REQUIREMENT => Copies of all lines that contain "población" are needed; take them from the data below.

── RECORDS TO PROCESS ──

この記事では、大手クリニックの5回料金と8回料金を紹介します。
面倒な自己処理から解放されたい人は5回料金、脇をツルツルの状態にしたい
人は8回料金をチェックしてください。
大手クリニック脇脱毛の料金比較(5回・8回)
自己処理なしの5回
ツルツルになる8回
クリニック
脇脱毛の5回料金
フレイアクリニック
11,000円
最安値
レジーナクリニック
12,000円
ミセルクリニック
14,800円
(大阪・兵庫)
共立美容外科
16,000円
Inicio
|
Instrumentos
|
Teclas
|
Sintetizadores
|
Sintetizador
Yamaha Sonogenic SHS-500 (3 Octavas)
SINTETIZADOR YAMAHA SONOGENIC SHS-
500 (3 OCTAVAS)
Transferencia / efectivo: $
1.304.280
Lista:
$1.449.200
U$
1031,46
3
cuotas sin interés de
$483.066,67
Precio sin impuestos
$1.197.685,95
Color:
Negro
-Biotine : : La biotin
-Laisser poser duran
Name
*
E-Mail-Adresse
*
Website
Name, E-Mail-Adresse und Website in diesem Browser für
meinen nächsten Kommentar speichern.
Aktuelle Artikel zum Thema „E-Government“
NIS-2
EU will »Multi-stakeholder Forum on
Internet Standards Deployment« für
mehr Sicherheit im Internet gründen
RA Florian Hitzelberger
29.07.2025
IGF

───
── RECORDS TO PROCESS ──

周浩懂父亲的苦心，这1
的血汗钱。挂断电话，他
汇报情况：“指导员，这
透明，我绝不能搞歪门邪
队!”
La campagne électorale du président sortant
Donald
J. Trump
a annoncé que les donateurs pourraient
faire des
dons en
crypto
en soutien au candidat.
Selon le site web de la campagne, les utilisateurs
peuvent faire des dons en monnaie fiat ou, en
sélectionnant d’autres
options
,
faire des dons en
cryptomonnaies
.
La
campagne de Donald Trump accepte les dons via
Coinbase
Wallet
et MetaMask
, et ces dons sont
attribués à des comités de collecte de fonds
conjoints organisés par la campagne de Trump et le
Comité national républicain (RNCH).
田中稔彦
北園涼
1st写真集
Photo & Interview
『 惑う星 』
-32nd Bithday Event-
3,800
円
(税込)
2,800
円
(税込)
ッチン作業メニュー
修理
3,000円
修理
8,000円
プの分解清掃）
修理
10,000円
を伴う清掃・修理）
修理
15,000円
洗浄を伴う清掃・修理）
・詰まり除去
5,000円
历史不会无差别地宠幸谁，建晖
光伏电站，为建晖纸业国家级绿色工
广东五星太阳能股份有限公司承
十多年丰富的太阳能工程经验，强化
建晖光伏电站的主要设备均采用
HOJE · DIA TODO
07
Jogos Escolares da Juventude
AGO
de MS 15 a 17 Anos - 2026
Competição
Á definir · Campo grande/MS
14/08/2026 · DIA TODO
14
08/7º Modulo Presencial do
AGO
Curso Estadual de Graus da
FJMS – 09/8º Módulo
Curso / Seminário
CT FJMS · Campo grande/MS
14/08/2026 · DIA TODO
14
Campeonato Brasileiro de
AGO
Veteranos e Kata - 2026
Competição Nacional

───
── RECORDS TO PROCESS ──

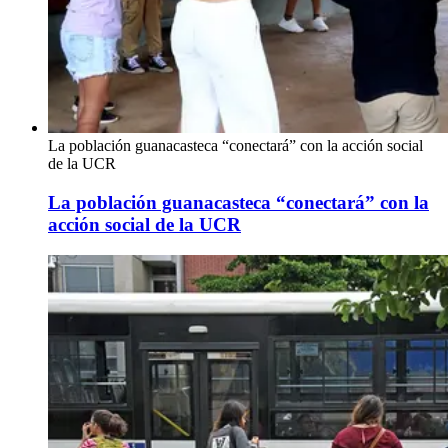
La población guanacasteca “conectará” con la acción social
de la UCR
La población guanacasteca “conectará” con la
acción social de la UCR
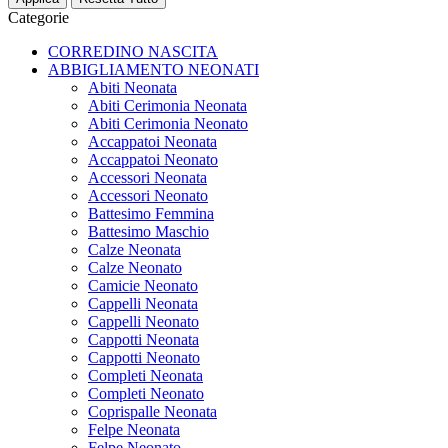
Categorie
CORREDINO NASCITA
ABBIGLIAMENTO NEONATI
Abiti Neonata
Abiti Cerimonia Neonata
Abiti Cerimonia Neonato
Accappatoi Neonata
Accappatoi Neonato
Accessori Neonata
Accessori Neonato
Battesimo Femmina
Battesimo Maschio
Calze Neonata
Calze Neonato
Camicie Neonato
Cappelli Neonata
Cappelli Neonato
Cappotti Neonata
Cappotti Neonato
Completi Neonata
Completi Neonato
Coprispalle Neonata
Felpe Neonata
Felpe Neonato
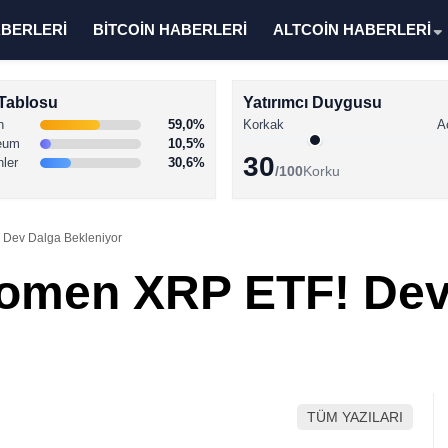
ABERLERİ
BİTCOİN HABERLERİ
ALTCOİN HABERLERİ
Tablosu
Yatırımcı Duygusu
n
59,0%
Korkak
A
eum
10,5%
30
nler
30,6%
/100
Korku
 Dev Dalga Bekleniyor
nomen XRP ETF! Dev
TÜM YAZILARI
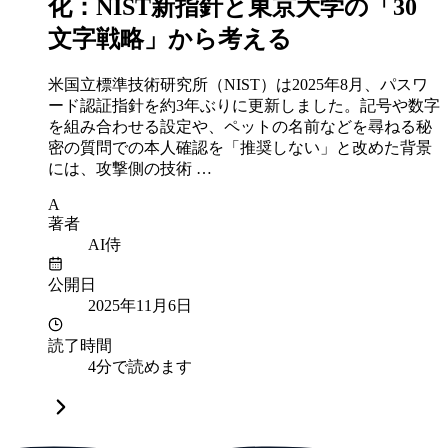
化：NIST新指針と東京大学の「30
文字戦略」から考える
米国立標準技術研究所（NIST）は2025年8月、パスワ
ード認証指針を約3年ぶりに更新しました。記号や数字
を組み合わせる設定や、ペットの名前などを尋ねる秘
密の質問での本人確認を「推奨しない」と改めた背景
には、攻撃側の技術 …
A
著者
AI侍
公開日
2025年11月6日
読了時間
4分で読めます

───

FINISHED EXERCISE =>
La población guanacasteca “conectará” con la acción social
La población guanacasteca “conectará” con la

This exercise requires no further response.